- _What you have to do_: Go through the entries below and copy each line that holds the word "Alvarez".

[Data excerpts]
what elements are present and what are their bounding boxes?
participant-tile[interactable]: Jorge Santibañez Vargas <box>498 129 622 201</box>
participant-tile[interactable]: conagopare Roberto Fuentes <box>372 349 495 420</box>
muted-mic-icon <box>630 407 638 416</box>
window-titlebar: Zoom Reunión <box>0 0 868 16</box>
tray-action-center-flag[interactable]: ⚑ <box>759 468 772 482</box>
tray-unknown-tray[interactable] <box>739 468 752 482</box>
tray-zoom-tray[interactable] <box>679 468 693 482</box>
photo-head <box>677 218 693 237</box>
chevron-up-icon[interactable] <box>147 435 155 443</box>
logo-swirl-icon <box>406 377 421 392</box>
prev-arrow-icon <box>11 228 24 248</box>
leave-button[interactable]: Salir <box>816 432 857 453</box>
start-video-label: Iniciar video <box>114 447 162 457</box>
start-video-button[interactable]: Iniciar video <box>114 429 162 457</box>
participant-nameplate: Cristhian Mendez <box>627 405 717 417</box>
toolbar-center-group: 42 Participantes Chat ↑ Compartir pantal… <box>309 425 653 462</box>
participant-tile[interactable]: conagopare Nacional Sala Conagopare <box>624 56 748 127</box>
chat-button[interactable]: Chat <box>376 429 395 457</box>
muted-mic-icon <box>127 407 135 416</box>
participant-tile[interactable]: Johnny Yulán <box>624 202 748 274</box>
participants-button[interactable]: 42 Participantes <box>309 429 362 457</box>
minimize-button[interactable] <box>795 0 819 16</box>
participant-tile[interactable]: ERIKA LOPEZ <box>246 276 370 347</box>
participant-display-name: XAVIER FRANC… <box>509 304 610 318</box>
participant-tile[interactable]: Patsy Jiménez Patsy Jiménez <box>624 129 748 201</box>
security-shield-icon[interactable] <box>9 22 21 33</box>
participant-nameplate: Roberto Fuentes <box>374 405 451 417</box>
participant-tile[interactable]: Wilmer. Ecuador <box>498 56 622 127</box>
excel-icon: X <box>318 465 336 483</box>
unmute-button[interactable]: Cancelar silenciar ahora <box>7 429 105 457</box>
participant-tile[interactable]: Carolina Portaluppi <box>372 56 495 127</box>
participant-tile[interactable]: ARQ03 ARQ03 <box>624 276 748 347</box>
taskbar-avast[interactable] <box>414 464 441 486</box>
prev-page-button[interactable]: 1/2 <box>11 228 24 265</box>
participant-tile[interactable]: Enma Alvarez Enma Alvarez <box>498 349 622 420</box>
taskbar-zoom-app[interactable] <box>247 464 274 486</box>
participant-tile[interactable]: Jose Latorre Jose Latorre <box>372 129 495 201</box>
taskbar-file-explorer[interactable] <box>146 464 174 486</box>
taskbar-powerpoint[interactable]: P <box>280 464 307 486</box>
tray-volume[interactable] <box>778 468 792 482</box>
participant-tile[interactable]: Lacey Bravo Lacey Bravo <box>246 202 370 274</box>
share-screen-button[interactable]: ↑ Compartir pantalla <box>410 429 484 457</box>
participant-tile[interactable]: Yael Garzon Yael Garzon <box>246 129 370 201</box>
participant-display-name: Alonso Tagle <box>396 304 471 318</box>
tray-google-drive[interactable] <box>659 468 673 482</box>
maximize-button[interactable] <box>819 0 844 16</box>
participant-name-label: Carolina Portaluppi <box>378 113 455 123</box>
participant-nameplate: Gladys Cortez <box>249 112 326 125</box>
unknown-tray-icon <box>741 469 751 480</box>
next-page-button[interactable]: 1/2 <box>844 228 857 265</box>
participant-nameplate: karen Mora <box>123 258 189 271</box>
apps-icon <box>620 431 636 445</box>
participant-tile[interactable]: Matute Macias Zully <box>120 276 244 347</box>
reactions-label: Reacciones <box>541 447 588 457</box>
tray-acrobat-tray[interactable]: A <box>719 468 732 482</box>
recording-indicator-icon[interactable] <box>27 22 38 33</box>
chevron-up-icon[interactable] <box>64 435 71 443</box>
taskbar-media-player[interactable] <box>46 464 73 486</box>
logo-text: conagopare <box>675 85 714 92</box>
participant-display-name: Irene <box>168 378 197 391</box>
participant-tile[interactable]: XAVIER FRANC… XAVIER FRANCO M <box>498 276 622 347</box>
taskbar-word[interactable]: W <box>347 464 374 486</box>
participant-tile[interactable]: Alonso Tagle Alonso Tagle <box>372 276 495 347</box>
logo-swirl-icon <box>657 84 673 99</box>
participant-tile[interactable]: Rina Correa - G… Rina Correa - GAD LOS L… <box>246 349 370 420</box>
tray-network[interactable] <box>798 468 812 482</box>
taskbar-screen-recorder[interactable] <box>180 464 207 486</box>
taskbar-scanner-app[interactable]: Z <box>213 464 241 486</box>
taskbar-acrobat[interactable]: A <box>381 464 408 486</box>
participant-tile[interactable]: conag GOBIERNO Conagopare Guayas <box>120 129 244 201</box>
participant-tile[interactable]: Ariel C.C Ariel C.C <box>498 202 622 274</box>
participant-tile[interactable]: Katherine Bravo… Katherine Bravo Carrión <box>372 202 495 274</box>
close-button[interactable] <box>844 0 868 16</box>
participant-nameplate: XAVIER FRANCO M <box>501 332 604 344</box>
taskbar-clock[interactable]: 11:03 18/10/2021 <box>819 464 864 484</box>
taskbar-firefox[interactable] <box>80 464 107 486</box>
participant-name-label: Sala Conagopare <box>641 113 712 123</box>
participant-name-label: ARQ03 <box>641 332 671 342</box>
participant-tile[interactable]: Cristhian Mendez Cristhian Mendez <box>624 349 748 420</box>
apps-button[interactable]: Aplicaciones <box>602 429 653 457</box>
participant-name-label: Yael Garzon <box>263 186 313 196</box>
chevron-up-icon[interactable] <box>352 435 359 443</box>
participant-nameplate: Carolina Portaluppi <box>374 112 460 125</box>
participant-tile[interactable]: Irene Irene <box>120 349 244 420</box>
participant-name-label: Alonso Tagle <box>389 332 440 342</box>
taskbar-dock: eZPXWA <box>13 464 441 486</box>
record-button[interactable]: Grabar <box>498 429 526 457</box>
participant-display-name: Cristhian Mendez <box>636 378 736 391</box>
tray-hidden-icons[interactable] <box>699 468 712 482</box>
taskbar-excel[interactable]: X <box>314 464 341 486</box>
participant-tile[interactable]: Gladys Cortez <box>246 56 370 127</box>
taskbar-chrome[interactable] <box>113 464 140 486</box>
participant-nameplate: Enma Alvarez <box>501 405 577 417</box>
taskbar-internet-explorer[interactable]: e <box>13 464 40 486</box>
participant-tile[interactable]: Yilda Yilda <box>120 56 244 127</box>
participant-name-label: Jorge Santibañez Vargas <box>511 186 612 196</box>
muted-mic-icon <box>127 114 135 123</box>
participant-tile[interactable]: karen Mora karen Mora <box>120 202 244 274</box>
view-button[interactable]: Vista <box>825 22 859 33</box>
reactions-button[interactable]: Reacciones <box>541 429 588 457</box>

- _Result of the exercise_:
participant-tile[interactable]: Enma Alvarez Enma Alvarez <box>498 349 622 420</box>
participant-nameplate: Enma Alvarez <box>501 405 577 417</box>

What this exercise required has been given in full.